The Special Competency of Information Specialists

The Special Competency of Information Specialists

Letter to the Editor

The special competency of information specialists

Birger Hjørland

RoyalSchool of Library and Information Science, 6 Birketinget, DK-2300 Copenhagen S, Denmark

email: Birger Hjørland ()

Preprint from paper published in: Journal of the American Society for Information Science and Technology, December 2002, pp. 1275-1276

Letter to the editor

The Special Competency of Information Specialists

Sir:

In a new article published in Journal of Documentation (Hjørland, [2002]), I claim that the special competency of information specialists and information scientists are related to domain analysis. Information science grew out of special librarianship and documentation (cf. Williams, [1997]), and implicit in its tradition has in my opinion been a focus on subject knowledge. Although domain analysis has earlier been introduced in JASIST (Hjørland & Albrechtsen, [1995]), the new article introduces 11 specific approaches to domain analysis, which I claim together define the specific competencies of information specialists. The approaches are

1 / Producing and evaluating literature guides and subject gateways,
2 / Producing and evaluating special classifications and thesauri,
3 / Research on and competencies in indexing and retrieving information specialties,
4 / Knowledge about empirical user studies in subject areas,
5 / Producing and interpreting bibliometrical studies,
6 / Historical studies of information structures and services in domains,
7 / Studies of documents and genres in knowledge domains,
8 / Epistemological and critical studies of different paradigms, assumptions, and interests in domains,
9 / Knowledge about terminological studies, LSP (Languages for Special Purposes), and discourse analysis in knowledge fields,
10 / Knowledge about and studies of structures and institutions in scientific and professional communication in a domain,
11 / Knowledge about methods and results from domain analytic studies about professional cognition, knowledge representation in computer science and artificial intelligence.

By bringing these approaches together, the paper advocates a view which may have been implicit in previous literature but which has not before been set out systematically. The approaches presented here are neither exhaustive nor mutually exclusive, but an attempt is made to present the state of the art. Specific examples and selective reviews of literature are provided, and the strength and drawback of each of these approaches are being discussed.

It is my claim that the information specialist who has worked with these 11 approaches in a given domain (e.g., music, sociology, or chemistry) has a special expertise that should not be mixed up with the kind of expertise taught at universities in corresponding subjects. Some of these 11 approaches are today well-known in schools of LIS. Bibliometrics is an example. Other approaches are new and represent a view of what should be introduced in the training of information professionals.

First and foremost does the article advocates the view that these 11 approaches should be seen as supplementary. That the professional identity is best maintained if those methods are applied to the same examples (same domain). Somebody would perhaps feel that this would make the education of information professionals too narrow. The counter argument is that you can only understand and use these methods properly in a new domain, if you already have a deep knowledge of the specific information problems in at least one domain. It is a dangerous illusion to believe that one becomes more competent to work in any field if one does not know anything about any domain.
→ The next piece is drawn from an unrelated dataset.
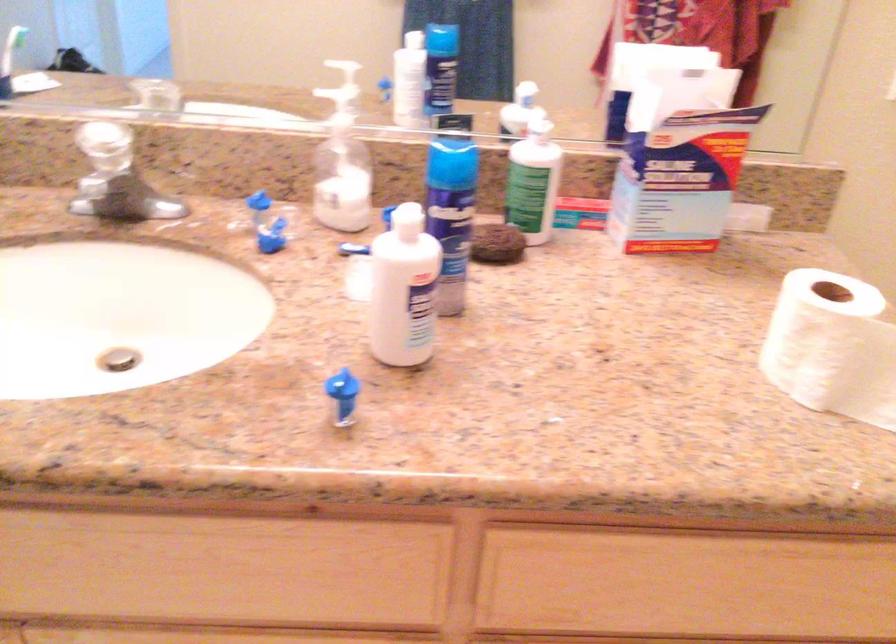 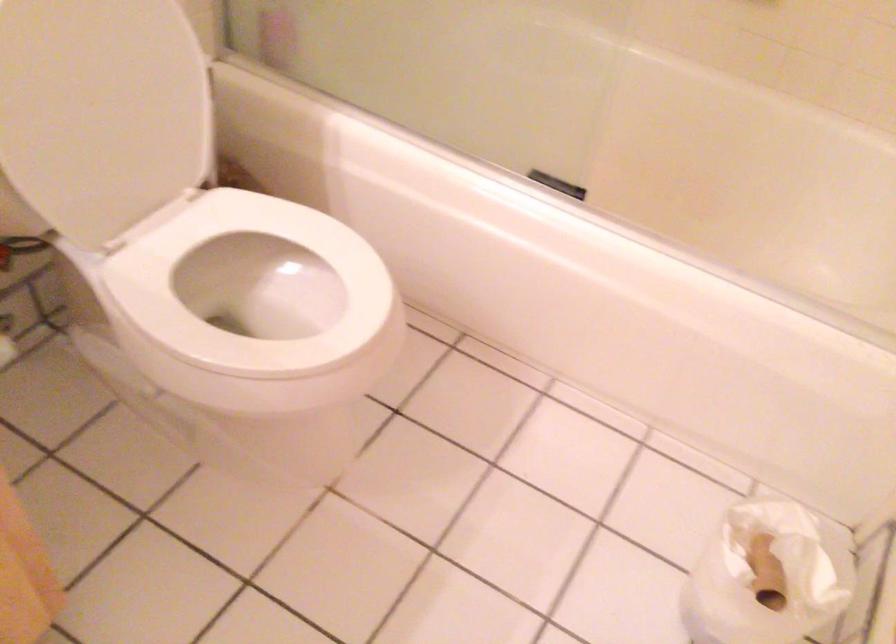 How did the camera likely rotate?

The rotation direction of the camera is right-down.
The special challenge in our science is to provide general background for use in specific fields. This is what domain analysis is developed for. Study programs that allow the students to specialize and to work independent in the selected field (such as, for example, the curriculum at the Royal School of LIS in Denmark) should fit well with the intentions in domain analysis.

In this connection it should be emphasized that the 11 approaches are presented as general approaches that may be used in about any domain whatsoever. They should, however, be seen in connection. If this is not the case, then their relative strengths and weaknesses cannot be evaluated. The approaches do not have the same status. Some (e.g., empirical user studies) are dependent on others (e.g., epistemological studies).

It is my hope that domain analysis may contribute to the strengthening of the professional and scientific identity of our discipline and provide more coherence and depth in information studies. The paper is an argument about what should be core teachings in our field. It should be both broad enough to cover the important parts of IS and specific enough to maintain a special focus and identity compared to, for example, computer science and the cognitive sciences. It is not a narrow view of information science and on the other hand it does not set forth an unrealistic utopia.

References

Hjørland, B. (2002). Domain analysis in information science. Eleven approaches-traditional as well as innovative. Journal of Documentation , 58(4), 422-462.

Hjørland, B., & Albrechtsen, H. (1995). Toward a new horizon in information science: Domain analysis. Journal of the American Society for Information Science , 46(6), 400-425.

Williams, R.V. (1997). The documentation and special libraries movement in the United States, 1910-1960. Journal of the American Society for Information Science , 48(9), 775-781. Reprinted in: Historical Studies in Information Science, (1998). T.B. Hahn, & M. Buckland, (Eds.), pp. 173-180. Medford, NJ: ASIS/Information Today, Inc.